If you believe the plurality of professional critics, then Hitchcock’s Vertigo is the greatest film ever made. Does it warrant such premier standing? If so, we should expect plenty of deeper meanings and artistic significance.

Sounds like a job for Movies Up Close. In this essay, I’ll provide an in depth explanation so that viewers out there can better appreciate this quirky cinematic enigma. My thesis is that Vertigo proposes and examines a modern societal condition in which our understandings of reality have been distorted by reckless, power-hungry elites—a condition that exposes us to obsession, rage, and self-destruction.

I. The Shipbuilder

I’ll start with an obligatory plot summary. Detective John “Scottie” Ferguson (Jimmy Stewart) is a retiring San Francisco cop. As he wraps up his career, he receives a strange request from an old college friend and current shipbuilding tycoon, Gavin Elster (Tom Helmore). Elster wants Scottie to investigate the recent strange behavior of his wife, Madeleine. He worries in particular that she may be channeling the spirit of her great-grandmother, Carlotta Valdes, who committed suicide long ago.

But this exposition turns out to be an elaborate hoax. Unbeknownst to Scottie, Elster has actually hired a woman named Judy Barton (Kim Novak) to play Madeleine during the investigation. This is because Elster plans to murder his real wife and make off with her fortune, and he deduces that if Scottie, a credible witness, believes that she killed herself, he’ll get away with the crime unsuspected. So he hires Judy to convince Scottie that the suicidal Carlotta really is possessing her. Plus, he arranges the murder in such a way that Scottie, due to his pathologic fear of heights, can’t find out the truth.

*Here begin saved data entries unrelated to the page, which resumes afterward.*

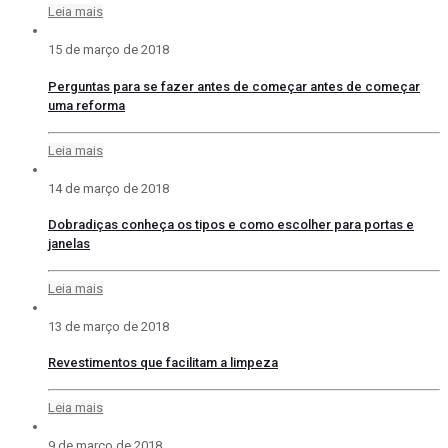
Leia mais
15 de março de 2018
Perguntas para se fazer antes de começar antes de começar
uma reforma
Leia mais
14 de março de 2018
Dobradiças conheça os tipos e como escolher para portas e
janelas
Leia mais
13 de março de 2018
Revestimentos que facilitam a limpeza
Leia mais
9 de março de 2018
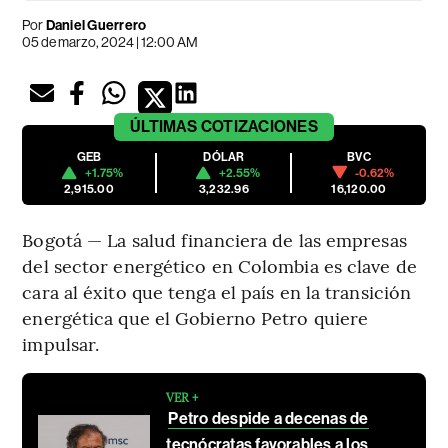
Por
Daniel Guerrero
05 de marzo, 2024 | 12:00 AM
ÚLTIMAS
COTIZACIONES
GEB
DÓLAR
BVC
+1.75%
+2.55%
-0.62%
2,915.00
3,232.96
16,120.00
Bogotá — La salud financiera de las empresas
del sector energético en Colombia es clave de
cara al éxito que tenga el país en la transición
energética que el Gobierno Petro quiere
impulsar.
VER +
Petro despide a decenas de
tecnócratas favorables a los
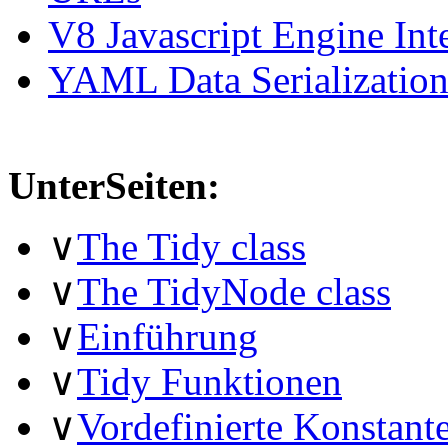
V8 Javascript Engine Int
YAML Data Serializatio
UnterSeiten:
∨
The Tidy class
∨
The TidyNode class
∨
Einführung
∨
Tidy Funktionen
∨
Vordefinierte Konstant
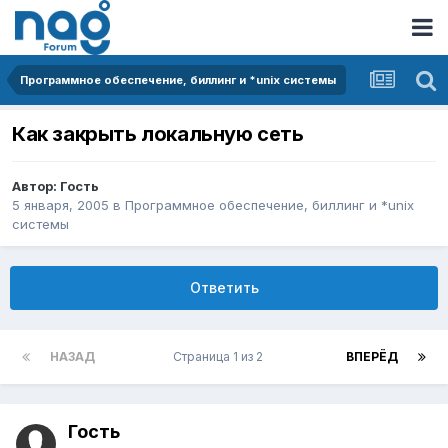
Программное обеспечение, биллинг и *unix системы
Как закрыть локальную сеть
Автор: Гость
5 января, 2005
в
Программное обеспечение, биллинг и *unix
системы
Ответить
НАЗАД
Страница 1 из 2
ВПЕРЁД
Гость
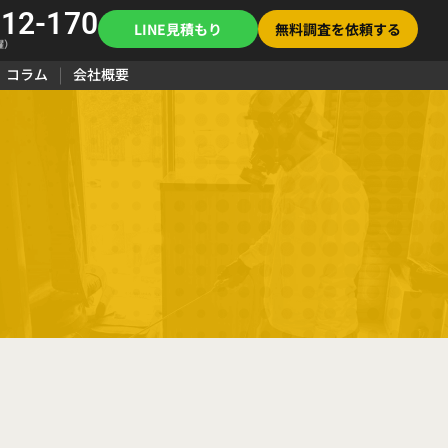
112-170
LINE見積もり
無料調査を依頼する
曜）
コラム
会社概要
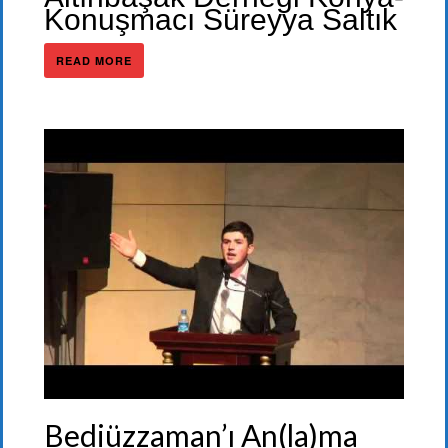
Konuşmacı Süreyya Saltık
READ MORE
Bediüzzaman’ı An(la)ma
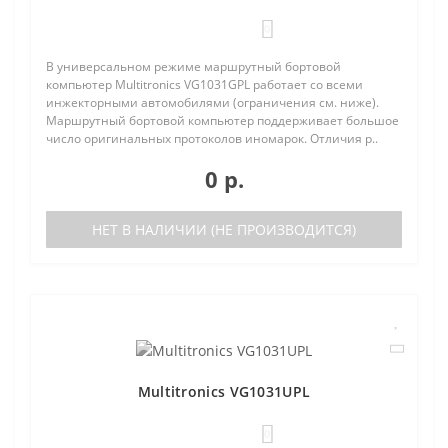
0
В универсальном режиме маршрутный бортовой
компьютер Multitronics VG1031GPL работает со всеми
инжекторными автомобилями (ограничения см. ниже).
Маршрутный бортовой компьютер поддерживает большое
число оригинальных протоколов иномарок. Отличия р..
0 р.
НЕТ В НАЛИЧИИ (НЕ ПРОИЗВОДИТСЯ)
Multitronics VG1031UPL
0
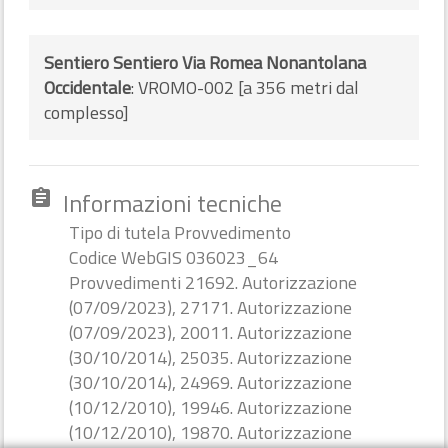
Sentiero Sentiero Via Romea Nonantolana
Occidentale
: VROMO-002 [a 356 metri dal
complesso]
Informazioni tecniche
assignment
Tipo di tutela Provvedimento
Codice WebGIS 036023_64
Provvedimenti 21692. Autorizzazione
(07/09/2023), 27171. Autorizzazione
(07/09/2023), 20011. Autorizzazione
(30/10/2014), 25035. Autorizzazione
(30/10/2014), 24969. Autorizzazione
(10/12/2010), 19946. Autorizzazione
(10/12/2010), 19870. Autorizzazione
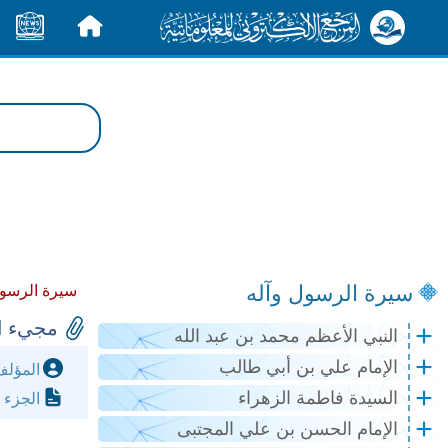
الرئيسية
الأخبار
سيرة الرسول وآله
سيرة الرسول
مجيء ال
النبي الأعظم محمد بن عبد الله
الإمام علي بن أبي طالب
المؤل
السيدة فاطمة الزهراء
الجزء 
الإمام الحسن بن علي المجتبى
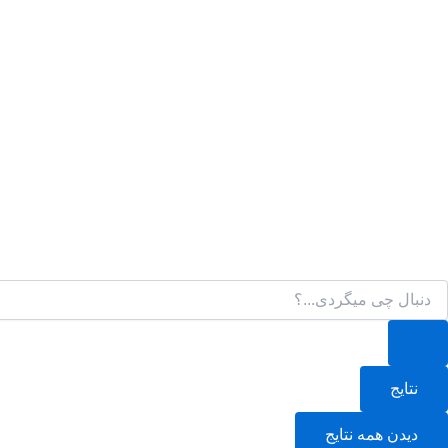
رش
ه
حتوا
ستجو
نتایج
دیدن همه نتایج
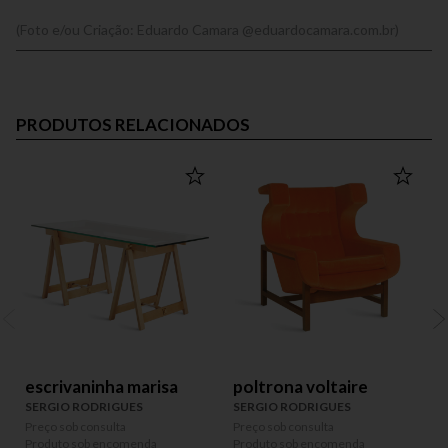
(Foto e/ou Criação: Eduardo Camara @eduardocamara.com.br)
PRODUTOS RELACIONADOS
escrivaninha marisa
poltrona voltaire
SERGIO RODRIGUES
SERGIO RODRIGUES
Preço sob consulta
Preço sob consulta
P
Produto sob encomenda
Produto sob encomenda
P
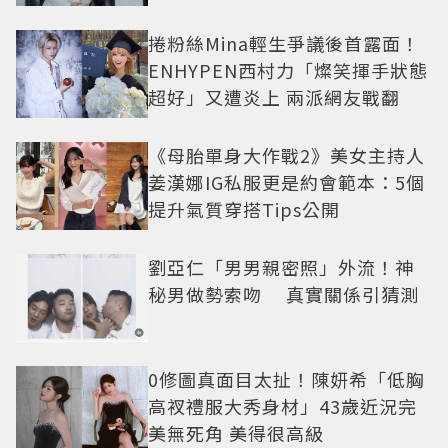
捲粉絲Mina輕生爭議後首露面！
ENHYPEN西村力「燦笑揮手狀態
超好」又遭炎上 兩派網友戰翻
《母胎單身大作戰2》美女主持人
姜漢娜IG私服更是約會範本：5個
提升氣質穿搭Tips公開
劉亞仁「男男親密照」外流！神
秘男做勢索吻 真實關係引猜測
0修圖真面目太扯！陳妍希「低胸
高衩禮服大秀身材」43歲近況完
美無死角 美得很高級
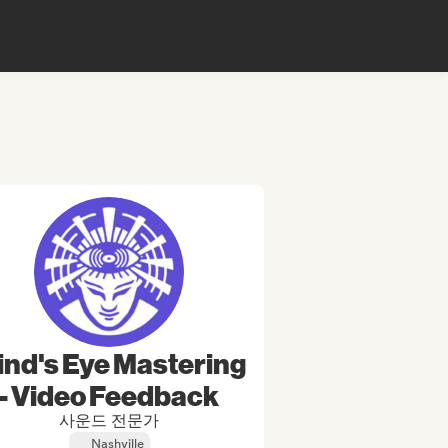
ind's Eye Mastering
- Video Feedback
사운드 전문가
Nashville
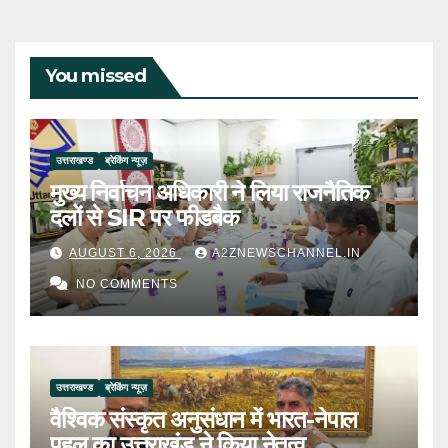
You missed
उत्तराखण्ड
ब्रेकिंग न्यूज़
मुख्य निर्वाचन अधिकारी ने लिया राजनैतिक
दलों से SIR पर फीडबैक
AUGUST 6, 2026
A2ZNEWSCHANNEL.IN
NO COMMENTS
उत्तराखण्ड
ब्रेकिंग न्यूज़
वैश्विक संस्कृत अनुसंधान में भारत-नेपाल
पहल का उत्तराखंड ने किया नेतृत्व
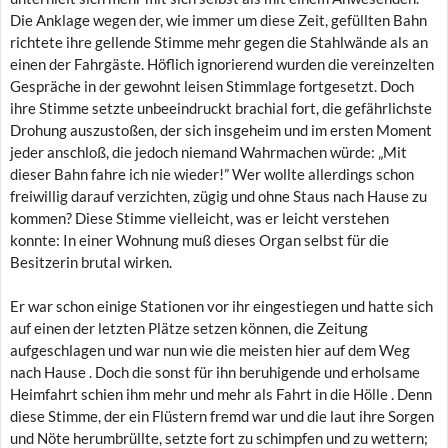
Die Anklage wegen der, wie immer um diese Zeit, gefüllten Bahn
richtete ihre gellende Stimme mehr gegen die Stahlwände als an
einen der Fahrgäste. Höflich ignorierend wurden die vereinzelten
Gespräche in der gewohnt leisen Stimmlage fortgesetzt. Doch
ihre Stimme setzte unbeeindruckt brachial fort, die gefährlichste
Drohung auszustoßen, der sich insgeheim und im ersten Moment
jeder anschloß, die jedoch niemand Wahrmachen würde: „Mit
dieser Bahn fahre ich nie wieder!” Wer wollte allerdings schon
freiwillig darauf verzichten, zügig und ohne Staus nach Hause zu
kommen? Diese Stimme vielleicht, was er leicht verstehen
konnte: In einer Wohnung muß dieses Organ selbst für die
Besitzerin brutal wirken.
Er war schon einige Stationen vor ihr eingestiegen und hatte sich
auf einen der letzten Plätze setzen können, die Zeitung
aufgeschlagen und war nun wie die meisten hier auf dem Weg
nach Hause . Doch die sonst für ihn beruhigende und erholsame
Heimfahrt schien ihm mehr und mehr als Fahrt in die Hölle . Denn
diese Stimme, der ein Flüstern fremd war und die laut ihre Sorgen
und Nöte herumbrüllte, setzte fort zu schimpfen und zu wettern;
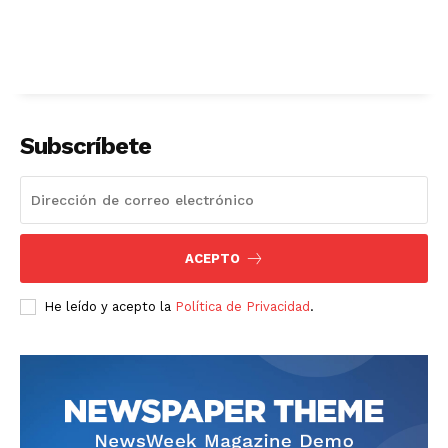
Subscríbete
ACEPTO
He leído y acepto la
Política de Privacidad
.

His plan succeeds. But things get messy along the way, because Scottie develops romantic feelings for “Madeleine,” unaware that she’s merely a character of Elster’s creation. Her staged death consequently devastates him, and he requires an extended stay in a mental hospital.

Things get even crazier after his release. Still reeling from his beloved’s supposed suicide, he spots Judy on the street out of character and notices her striking resemblance to “Madeleine.” Not realizing that she’s the very same woman, he asks her to dinner and begins dating her. Their relationship, however, proves acrimonious and ugly, as Scottie soon urges Judy to alter herself to more closely resemble her former part. He finally realizes the truth and confronts Judy in rage and despair. But a nun startles her into taking a false step, and she plummets to her death.

The end.

This bizarre narrative is, let’s face it, highly unsatisfying. For starters, the primary villain, Elster, pays no price for his crimes. He causes the death of two women and the emotional wreckage of an innocent man (and arguably the emotional wreckage of another woman, but we’ll get to that later), yet he absconds with a shipbuilding fortune and never accounts for the devastation he leaves behind.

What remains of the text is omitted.